__TASK PROMPT__. All lines of the material below that include the string "Zappos" are to be copied.

__RECORDS FOR THE TASK__.
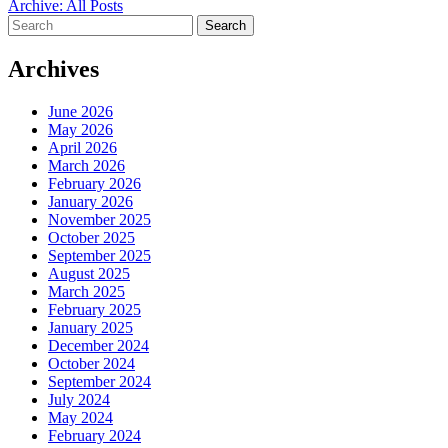
Archive: All Posts
Search
for:
Archives
June 2026
May 2026
April 2026
March 2026
February 2026
January 2026
November 2025
October 2025
September 2025
August 2025
March 2025
February 2025
January 2025
December 2024
October 2024
September 2024
July 2024
May 2024
February 2024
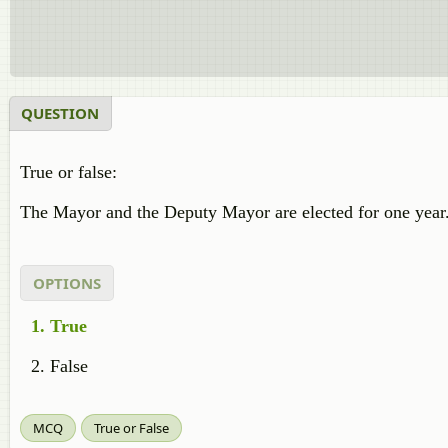
QUESTION
True or false:
The Mayor and the Deputy Mayor are elected for one year
OPTIONS
True
False
MCQ
True or False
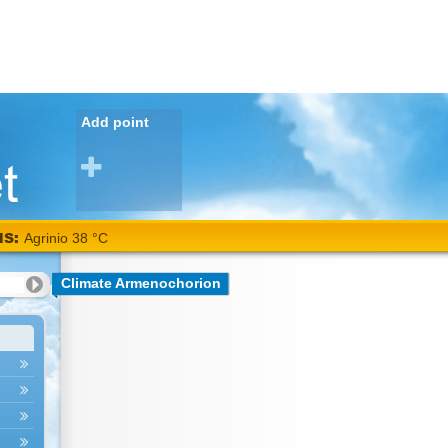
Add point
NS:
Agrinio 38 °C
Climate Armenochorion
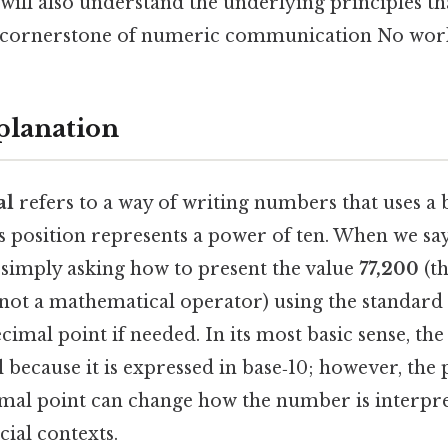
 will also understand the underlying principles t
a cornerstone of numeric communication No wor
planation
al
refers to a way of writing numbers that uses a 
s position represents a power of ten. When we say
e simply asking how to present the value
77,200
(th
, not a mathematical operator) using the standard
ecimal point if needed. In its most basic sense, th
 because it is expressed in base‑10; however, the
imal point can change how the number is interpret
ncial contexts.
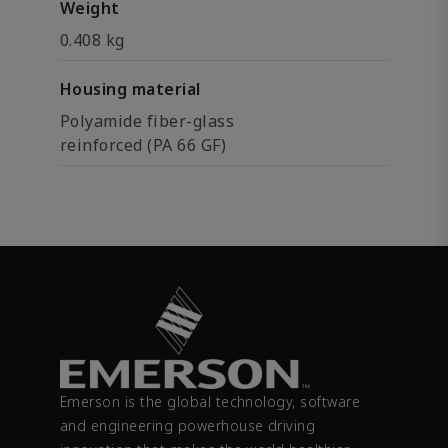
Weight
0.408 kg
Housing material
Polyamide fiber-glass
reinforced (PA 66 GF)
Emerson is the global technology, software
and engineering powerhouse driving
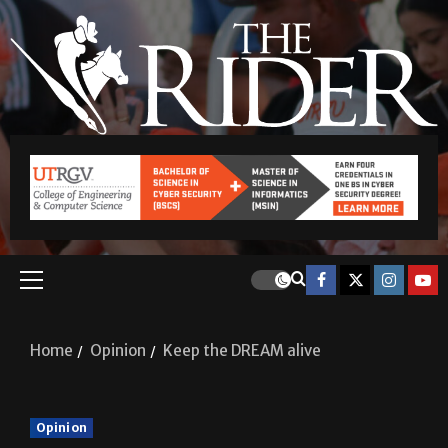
Home
Opinion
Keep the DREAM alive
Opinion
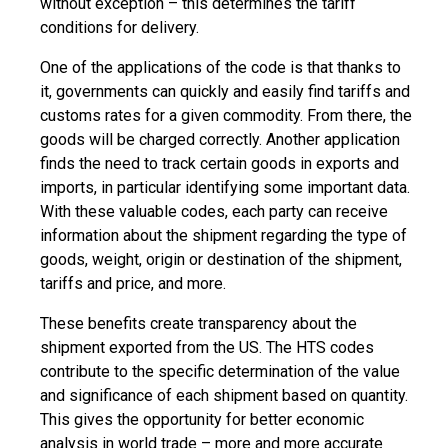
without exception – this determines the tariff
conditions for delivery.
One of the applications of the code is that thanks to
it, governments can quickly and easily find tariffs and
customs rates for a given commodity. From there, the
goods will be charged correctly. Another application
finds the need to track certain goods in exports and
imports, in particular identifying some important data.
With these valuable codes, each party can receive
information about the shipment regarding the type of
goods, weight, origin or destination of the shipment,
tariffs and price, and more.
These benefits create transparency about the
shipment exported from the US. The HTS codes
contribute to the specific determination of the value
and significance of each shipment based on quantity.
This gives the opportunity for better economic
analysis in world trade – more and more accurate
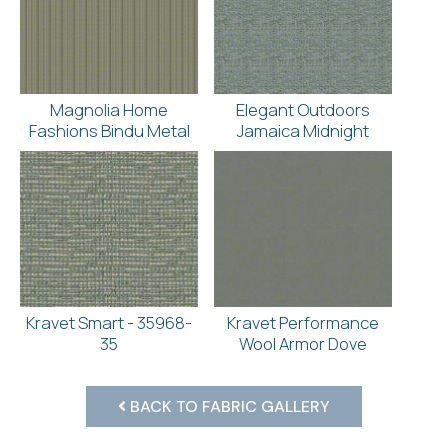
Magnolia Home
Elegant Outdoors
Fashions Bindu Metal
Jamaica Midnight
Kravet Smart - 35968-
Kravet Performance
35
Wool Armor Dove
BACK TO FABRIC GALLERY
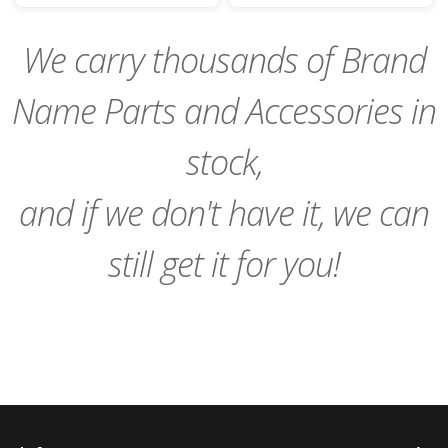
Cart
Cart
We carry thousands of Brand
Name Parts and Accessories in
stock,
and if we don't have it, we can
still get it for you!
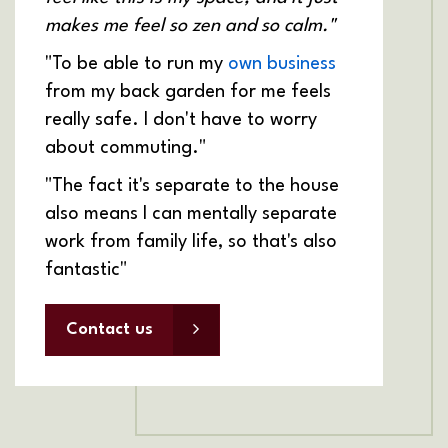
makes me feel so zen and so calm."
"To be able to run my
own business
from my back garden for me feels
really safe. I don't have to worry
about commuting."
"The fact it's separate to the house
also means I can mentally separate
work from family life, so that's also
fantastic"
Contact us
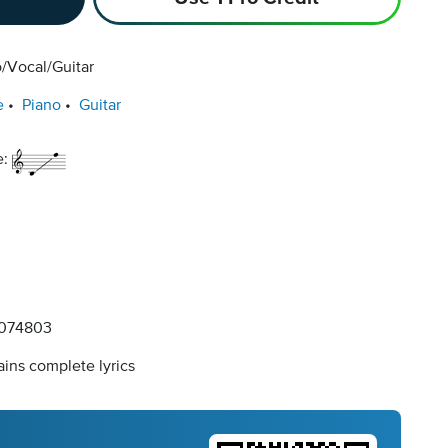
/Vocal/Guitar
e
Piano
Guitar
e:
074803
ins complete lyrics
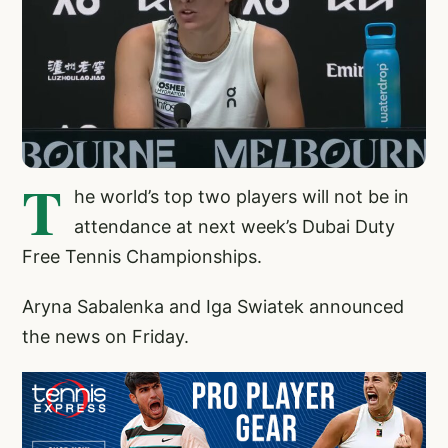
T
he world’s top two players will not be in
attendance at next week’s Dubai Duty
Free Tennis Championships.
Aryna Sabalenka and Iga Swiatek announced
the news on Friday.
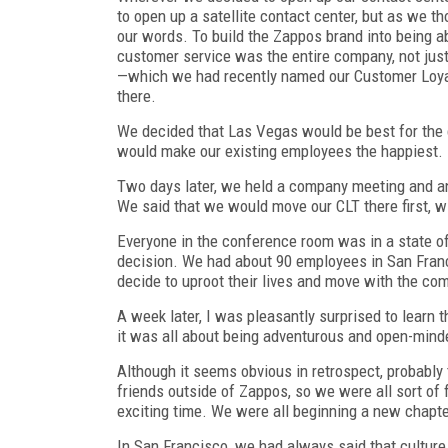
to open up a satellite contact center, but as we th
our words. To build the Zappos brand into being 
customer service was the entire company, not jus
—which we had recently named our Customer Loyal
there.
We decided that Las Vegas would be best for the c
would make our existing employees the happiest.
Two days later, we held a company meeting and a
We said that we would move our CLT there first, w
Everyone in the conference room was in a state o
decision. We had about 90 employees in San Franc
decide to uproot their lives and move with the c
A week later, I was pleasantly surprised to learn 
it was all about being adventurous and open-mind
Although it seems obvious in retrospect, probably
friends outside of Zappos, so we were all sort of 
exciting time. We were all beginning a new chapte
In San Francisco, we had always said that cultur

__RESULT OF THE EXERCISE__.
our words. To build the Zappos brand into being 
friends outside of Zappos, so we were all sort of 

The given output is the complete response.